= WHAT YOU HAVE TO DO =
Search the listing below for the word "Research" and copy each line that holds it.

══════════════════════════════

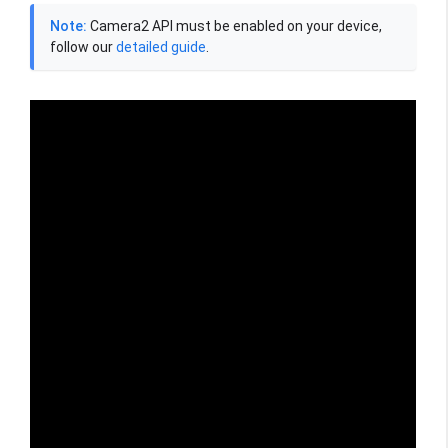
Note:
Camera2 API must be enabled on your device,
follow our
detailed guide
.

══════════════════════════════

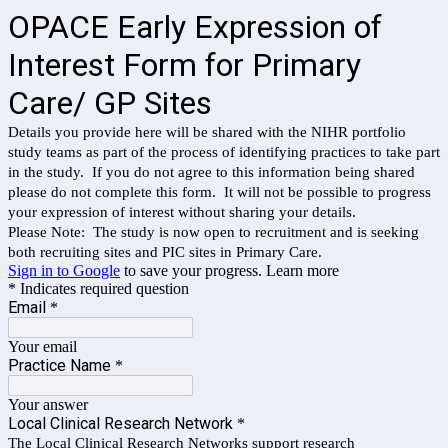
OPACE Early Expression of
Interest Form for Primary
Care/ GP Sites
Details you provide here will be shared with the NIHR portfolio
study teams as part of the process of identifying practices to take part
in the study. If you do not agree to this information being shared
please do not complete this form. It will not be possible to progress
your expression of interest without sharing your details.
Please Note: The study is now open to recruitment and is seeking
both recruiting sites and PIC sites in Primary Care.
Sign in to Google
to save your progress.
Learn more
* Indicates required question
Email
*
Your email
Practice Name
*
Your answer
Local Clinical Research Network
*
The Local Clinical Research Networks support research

══════════════════════════════

= SOLUTION TO THE PROBLEM =
Local Clinical Research Network
The Local Clinical Research Networks support research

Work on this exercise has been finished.